Immune thrombocytopenic purpura (ITP), also known as idiopathic thrombocytopenic purpura, is a rare bleeding disorder caused by increased peripheral platelet destruction. The laboratory and clinical criteria for establishing the diagnosis of acute ITP in children and adolescents are widely accepted. Treatment options for ITP remain controversial. Retrospective data analysis of patients with acute ITP referred to the pediatric Hematology/Oncology Clinic at Sioux Valley Children's Specialty Clinic, seen from August 1998 to December 2004. Fourteen patients out of 25 presented with acute ITP, and had platelet count < or = 10 x 10(9)/L. Life threatening hemorrhage did not occur with any of these patients.
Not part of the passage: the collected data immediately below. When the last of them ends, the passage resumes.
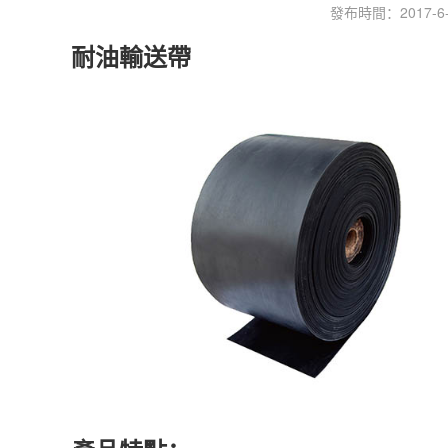
發布時間：2017-6-1
耐油輸送帶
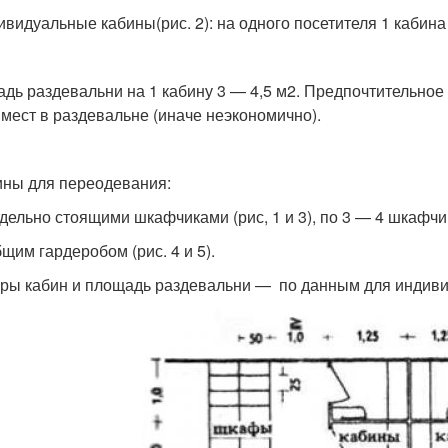
видуальные кабины(рис. 2): на одного посетителя 1 кабина р
дь раздевальни на 1 кабину 3 — 4,5 м2. Предпочтительно
 мест в раздевальне (иначе неэкономично).
ины для переодевания:
отдельно стоящими шкафчиками (рис, 1 и 3), по 3 — 4 шкафчи
бщим гардеробом (рис. 4 и 5).
ры кабин и площадь раздевальни — по данным для индиви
Eleven of the analyzed 25 (44%) patients had thrombocytopenia resolve within six months of diagnosis. Nine patients (9/25, 36%) continue to be thrombocytopenic at one year from diagnosis, but without significant bleeding episodes. The clinical presentation, duration and severity of disease in patients with acute ITP seen in our Center are similar to those described in recently published studies. Our approach to treatment differed when compared with other studies. The difference in treatment may be due to patients' significant geographic distance from a tertiary care center, combined with unavailability of necessary treatment in local health institutions.